Trade issue close to home for Edwards
By Raja Mishra and Anne E. Kornblut, Globe Staff, 2/20/2004
ATLANTA -- Senator John Edwards never misses a chance to tell people he is the "son of a mill worker," recalling the days before many manufacturing jobs in the South were sent overseas.
And to draw a sharp distinction between himself and Democratic front-runner John F. Kerry, Edwards often reminds audiences he opposed the North American Free Trade Agreement in 1993, while Kerry voted to pass it -- setting in motion new economic forces that labor leaders believe have cost Americans jobs.

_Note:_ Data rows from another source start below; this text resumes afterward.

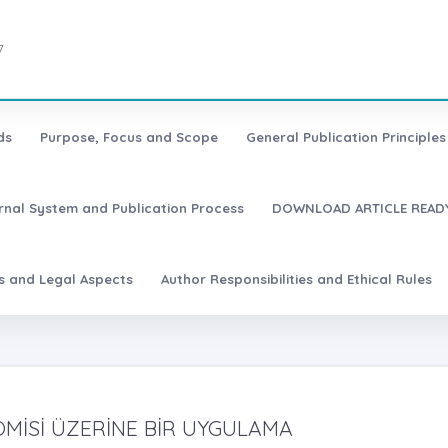
7
ds
Purpose, Focus and Scope
General Publication Principles 
urnal System and Publication Process
DOWNLOAD ARTICLE READY
es and Legal Aspects
Author Responsibilities and Ethical Rules
OMİSİ ÜZERİNE BİR UYGULAMA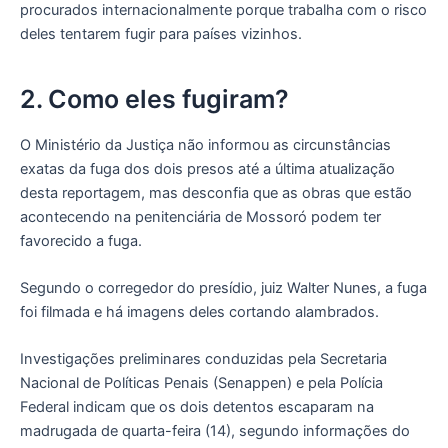
procurados internacionalmente porque trabalha com o risco
deles tentarem fugir para países vizinhos.
2. Como eles fugiram?
O Ministério da Justiça não informou as circunstâncias
exatas da fuga dos dois presos até a última atualização
desta reportagem, mas desconfia que as obras que estão
acontecendo na penitenciária de Mossoró podem ter
favorecido a fuga.
Segundo o corregedor do presídio, juiz Walter Nunes, a fuga
foi filmada e há imagens deles cortando alambrados.
Investigações preliminares conduzidas pela Secretaria
Nacional de Políticas Penais (Senappen) e pela Polícia
Federal indicam que os dois detentos escaparam na
madrugada de quarta-feira (14), segundo informações do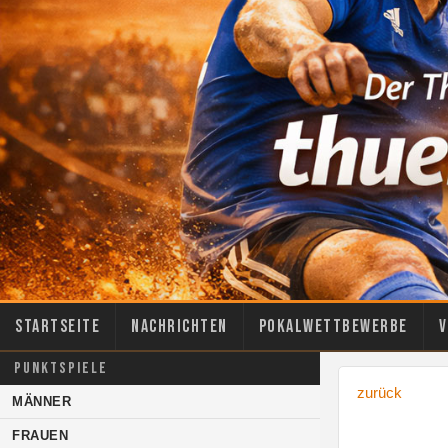
Startseite
Nachrichten
Pokalwettbewerbe
V
PUNKTSPIELE
zurück
MÄNNER
FRAUEN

But as Kerry is quick to point out, Edwards never had to vote on NAFTA; he was still working as a lawyer then. And during his five years in the Senate, Edwards has been more flexible on trade than his rhetoric suggests: In 2000, he supported solidifying trade relations with China, swayed by technology, furniture, textile and tobacco firms in his home state of North Carolina who sought to sell their products to Chinese consumers. His North Carolina GOP colleague, Republican Senator Jesse Helms, opposed it.
Two years later, Edwards initially backed giving President Bush broad "fast-track" powers to negotiate future trade agreements. Only when a provision protecting the textile industry was stripped out did Edwards oppose it.